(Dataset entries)

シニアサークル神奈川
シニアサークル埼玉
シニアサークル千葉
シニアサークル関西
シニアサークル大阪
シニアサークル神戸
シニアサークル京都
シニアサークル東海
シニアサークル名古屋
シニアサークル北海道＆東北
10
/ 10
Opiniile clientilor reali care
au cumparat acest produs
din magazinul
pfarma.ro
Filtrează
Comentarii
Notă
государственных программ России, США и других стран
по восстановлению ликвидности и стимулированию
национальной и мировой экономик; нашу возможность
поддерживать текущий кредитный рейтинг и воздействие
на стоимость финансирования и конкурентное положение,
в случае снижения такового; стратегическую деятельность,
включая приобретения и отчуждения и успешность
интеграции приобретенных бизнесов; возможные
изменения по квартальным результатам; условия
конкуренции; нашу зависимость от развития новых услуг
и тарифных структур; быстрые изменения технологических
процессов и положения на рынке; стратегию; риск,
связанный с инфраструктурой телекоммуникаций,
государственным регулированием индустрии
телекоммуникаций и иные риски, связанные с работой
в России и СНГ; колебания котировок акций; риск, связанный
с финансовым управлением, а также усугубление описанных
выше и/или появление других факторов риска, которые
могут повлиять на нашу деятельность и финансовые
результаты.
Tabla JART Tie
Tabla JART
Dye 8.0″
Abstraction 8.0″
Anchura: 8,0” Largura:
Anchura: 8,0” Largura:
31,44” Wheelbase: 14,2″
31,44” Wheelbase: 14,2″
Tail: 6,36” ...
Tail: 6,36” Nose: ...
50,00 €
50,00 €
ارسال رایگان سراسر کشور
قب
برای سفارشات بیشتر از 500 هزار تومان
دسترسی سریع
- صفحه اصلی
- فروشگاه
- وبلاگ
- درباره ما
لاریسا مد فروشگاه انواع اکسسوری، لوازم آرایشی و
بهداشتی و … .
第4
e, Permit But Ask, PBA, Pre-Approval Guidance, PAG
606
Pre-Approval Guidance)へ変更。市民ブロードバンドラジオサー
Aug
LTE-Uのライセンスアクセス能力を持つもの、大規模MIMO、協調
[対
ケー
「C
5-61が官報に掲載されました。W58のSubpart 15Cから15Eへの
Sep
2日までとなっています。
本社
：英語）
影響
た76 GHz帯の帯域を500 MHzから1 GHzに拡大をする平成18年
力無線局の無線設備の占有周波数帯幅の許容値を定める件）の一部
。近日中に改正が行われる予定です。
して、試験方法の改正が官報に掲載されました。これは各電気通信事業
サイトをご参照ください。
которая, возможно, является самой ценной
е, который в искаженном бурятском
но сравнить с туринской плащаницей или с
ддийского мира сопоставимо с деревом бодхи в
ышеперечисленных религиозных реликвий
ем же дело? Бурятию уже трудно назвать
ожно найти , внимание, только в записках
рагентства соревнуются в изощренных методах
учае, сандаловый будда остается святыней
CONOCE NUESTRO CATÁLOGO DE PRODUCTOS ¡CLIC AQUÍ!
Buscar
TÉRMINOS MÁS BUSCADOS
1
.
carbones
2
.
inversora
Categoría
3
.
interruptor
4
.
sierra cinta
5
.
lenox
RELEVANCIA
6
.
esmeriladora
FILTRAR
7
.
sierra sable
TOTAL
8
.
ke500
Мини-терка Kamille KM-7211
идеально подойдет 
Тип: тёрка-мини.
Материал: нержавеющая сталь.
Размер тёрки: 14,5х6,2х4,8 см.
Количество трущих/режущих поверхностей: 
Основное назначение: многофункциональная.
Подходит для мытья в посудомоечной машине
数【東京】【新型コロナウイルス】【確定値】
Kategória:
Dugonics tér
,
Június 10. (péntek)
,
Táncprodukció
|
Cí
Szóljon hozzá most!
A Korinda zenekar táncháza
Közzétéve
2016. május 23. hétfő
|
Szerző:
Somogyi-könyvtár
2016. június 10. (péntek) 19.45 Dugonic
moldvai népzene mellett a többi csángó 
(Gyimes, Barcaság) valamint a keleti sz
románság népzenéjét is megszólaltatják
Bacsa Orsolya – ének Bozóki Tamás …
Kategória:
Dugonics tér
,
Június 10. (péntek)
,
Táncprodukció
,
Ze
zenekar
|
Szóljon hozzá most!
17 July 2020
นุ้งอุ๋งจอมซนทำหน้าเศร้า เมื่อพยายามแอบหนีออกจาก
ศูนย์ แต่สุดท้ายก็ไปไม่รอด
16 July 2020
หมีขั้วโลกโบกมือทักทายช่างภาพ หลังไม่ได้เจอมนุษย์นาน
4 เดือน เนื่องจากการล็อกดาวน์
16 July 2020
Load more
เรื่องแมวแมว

### Exercise description
Every line in the data above that includes the word "فروشگاه" should be copied.

### Output for this task
- فروشگاه
لاریسا مد فروشگاه انواع اکسسوری، لوازم آرایشی و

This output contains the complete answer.